Isn’t Indian Prohibition Just Liberal Nanny State Futility?
Prohibition didn’t work in the larger American culture, but that doesn’t stop liberals who see minorities and the poor as an emotional playground for their social experimentation. Nanny statism is rife in the Democratic Party. It trickles down to Indian reservations, still under federal welfare control, as they always have been.
Shouldn’t Indians take control of their own lives? Indians are not children who need help at every turn. Grown men and women can drink in their own homes and communities if that’s what they want to do. This is the way the majority culture does it, as described in my recent post “Why Are Native Americans Being Picked On for Drinking Too Much?“
White culture polices its own drunkenness. Families ostracize members who are unruly. Women don’t marry men who are prone to excessive drinking. Families who drink themselves to death are doing society a favor by taking their genes out of the pool. Good vigilantes can take care of drinkers and pedophiles in public areas if the police are overwhelmed, or if the tax burden is too great.

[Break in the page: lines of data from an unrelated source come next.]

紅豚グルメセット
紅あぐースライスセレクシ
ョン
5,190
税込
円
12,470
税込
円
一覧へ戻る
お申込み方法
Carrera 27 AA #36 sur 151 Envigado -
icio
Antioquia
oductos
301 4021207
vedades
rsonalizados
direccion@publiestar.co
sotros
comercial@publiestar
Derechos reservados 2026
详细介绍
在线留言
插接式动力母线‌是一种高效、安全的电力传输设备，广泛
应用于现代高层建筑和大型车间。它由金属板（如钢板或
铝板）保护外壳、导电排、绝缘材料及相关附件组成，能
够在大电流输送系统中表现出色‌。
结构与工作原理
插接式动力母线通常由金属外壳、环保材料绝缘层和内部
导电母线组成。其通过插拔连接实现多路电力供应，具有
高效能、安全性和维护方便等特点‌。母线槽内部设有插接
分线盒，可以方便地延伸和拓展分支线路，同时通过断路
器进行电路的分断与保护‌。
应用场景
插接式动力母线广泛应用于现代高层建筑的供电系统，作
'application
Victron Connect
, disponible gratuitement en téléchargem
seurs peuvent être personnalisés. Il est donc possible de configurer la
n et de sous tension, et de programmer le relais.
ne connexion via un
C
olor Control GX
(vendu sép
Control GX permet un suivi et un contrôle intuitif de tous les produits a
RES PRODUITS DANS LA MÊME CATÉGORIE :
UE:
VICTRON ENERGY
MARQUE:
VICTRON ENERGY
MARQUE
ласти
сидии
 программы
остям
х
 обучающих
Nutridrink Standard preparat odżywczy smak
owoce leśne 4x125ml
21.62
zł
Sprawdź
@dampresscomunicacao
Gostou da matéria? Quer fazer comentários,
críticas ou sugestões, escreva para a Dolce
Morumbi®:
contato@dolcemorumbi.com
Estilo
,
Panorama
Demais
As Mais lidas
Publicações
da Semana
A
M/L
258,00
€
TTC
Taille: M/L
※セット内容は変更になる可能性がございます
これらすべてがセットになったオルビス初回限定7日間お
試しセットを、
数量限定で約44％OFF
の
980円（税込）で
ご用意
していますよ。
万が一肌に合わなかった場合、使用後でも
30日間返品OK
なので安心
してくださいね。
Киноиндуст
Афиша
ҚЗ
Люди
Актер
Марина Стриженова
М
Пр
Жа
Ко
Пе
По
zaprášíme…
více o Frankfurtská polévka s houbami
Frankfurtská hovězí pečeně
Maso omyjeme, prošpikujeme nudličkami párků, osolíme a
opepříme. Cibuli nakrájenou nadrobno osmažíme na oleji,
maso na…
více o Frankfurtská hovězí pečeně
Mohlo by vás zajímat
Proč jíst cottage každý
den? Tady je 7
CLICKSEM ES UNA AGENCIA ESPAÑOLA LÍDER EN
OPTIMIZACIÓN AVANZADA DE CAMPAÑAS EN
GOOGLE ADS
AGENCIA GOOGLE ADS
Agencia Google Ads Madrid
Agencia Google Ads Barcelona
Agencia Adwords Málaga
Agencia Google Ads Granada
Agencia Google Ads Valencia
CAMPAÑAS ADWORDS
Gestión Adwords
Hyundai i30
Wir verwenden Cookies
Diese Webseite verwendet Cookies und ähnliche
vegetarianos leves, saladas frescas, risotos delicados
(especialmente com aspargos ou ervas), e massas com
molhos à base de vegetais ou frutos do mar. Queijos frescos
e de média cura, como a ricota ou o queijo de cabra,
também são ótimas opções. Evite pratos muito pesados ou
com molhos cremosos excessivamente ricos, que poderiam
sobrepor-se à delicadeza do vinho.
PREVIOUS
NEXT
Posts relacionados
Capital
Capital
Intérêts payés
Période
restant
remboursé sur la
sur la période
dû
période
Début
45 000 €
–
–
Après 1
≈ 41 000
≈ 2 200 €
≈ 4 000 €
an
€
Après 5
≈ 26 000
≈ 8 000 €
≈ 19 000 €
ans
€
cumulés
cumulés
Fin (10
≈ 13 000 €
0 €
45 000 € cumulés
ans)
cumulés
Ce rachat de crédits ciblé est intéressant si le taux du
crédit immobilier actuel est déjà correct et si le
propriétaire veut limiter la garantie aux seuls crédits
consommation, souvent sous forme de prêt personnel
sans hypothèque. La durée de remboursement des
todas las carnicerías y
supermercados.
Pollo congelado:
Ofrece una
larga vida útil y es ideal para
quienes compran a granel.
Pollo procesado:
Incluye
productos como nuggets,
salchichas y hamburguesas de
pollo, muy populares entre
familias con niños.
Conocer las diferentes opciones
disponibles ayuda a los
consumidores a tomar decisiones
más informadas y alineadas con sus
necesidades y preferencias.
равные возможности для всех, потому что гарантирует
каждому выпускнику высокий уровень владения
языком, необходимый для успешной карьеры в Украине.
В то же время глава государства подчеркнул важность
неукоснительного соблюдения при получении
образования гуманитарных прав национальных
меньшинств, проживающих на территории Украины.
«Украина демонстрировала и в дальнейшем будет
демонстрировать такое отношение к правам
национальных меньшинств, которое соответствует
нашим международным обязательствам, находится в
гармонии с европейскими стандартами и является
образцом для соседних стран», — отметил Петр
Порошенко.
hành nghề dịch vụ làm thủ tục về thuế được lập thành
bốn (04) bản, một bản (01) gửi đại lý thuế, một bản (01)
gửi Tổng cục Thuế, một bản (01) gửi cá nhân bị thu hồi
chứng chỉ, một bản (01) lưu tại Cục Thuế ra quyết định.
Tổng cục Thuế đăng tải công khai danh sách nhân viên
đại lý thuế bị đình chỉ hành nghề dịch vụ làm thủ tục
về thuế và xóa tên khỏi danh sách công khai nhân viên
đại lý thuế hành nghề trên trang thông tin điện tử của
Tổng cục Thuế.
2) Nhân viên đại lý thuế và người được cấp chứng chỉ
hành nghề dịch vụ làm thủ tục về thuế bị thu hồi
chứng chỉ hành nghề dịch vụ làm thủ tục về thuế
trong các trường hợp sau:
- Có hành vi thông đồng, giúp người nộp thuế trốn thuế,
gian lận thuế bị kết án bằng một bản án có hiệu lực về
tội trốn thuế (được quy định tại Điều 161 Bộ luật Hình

To disallow the sale of alcohol on the Pine Ridge Reservation is to perpetuate the myth that Indians can’t manage their own affairs. Next come more government grants and programs that must first exaggerate poverty and other forms of social debasement.
Should we next outlaw the sale of fattening foods on the reservation to curtail chubbiness? No, it’s an exercise in futility. Self-control and self-reliance is only possible if individual, families, and social groups take control over their own lives. If getting tough with public drunkenness is what it takes, then so be it. Indians have as much inherent nobility and bootstrapping wherewithal as others do.
According to the online dictionary a vigilante is simply “a member of a self-appointed group of citizens who undertake law enforcement in their community without legal authority, typically because the legal agencies are thought to be inadequate.” There’s no reason that a
worst-case scenario or negative construction need apply.
People have a right to defend themselves and their communities if adequate law enforcement is either unaffordable or unwilling to do what it takes to get the job done, for whatever reason–almost the definition of law enforcement controlled by liberals from both parties. Isn’t there a difference been a positive citizen’s patrol and a negative vigilante force, which shows up only as a last resort?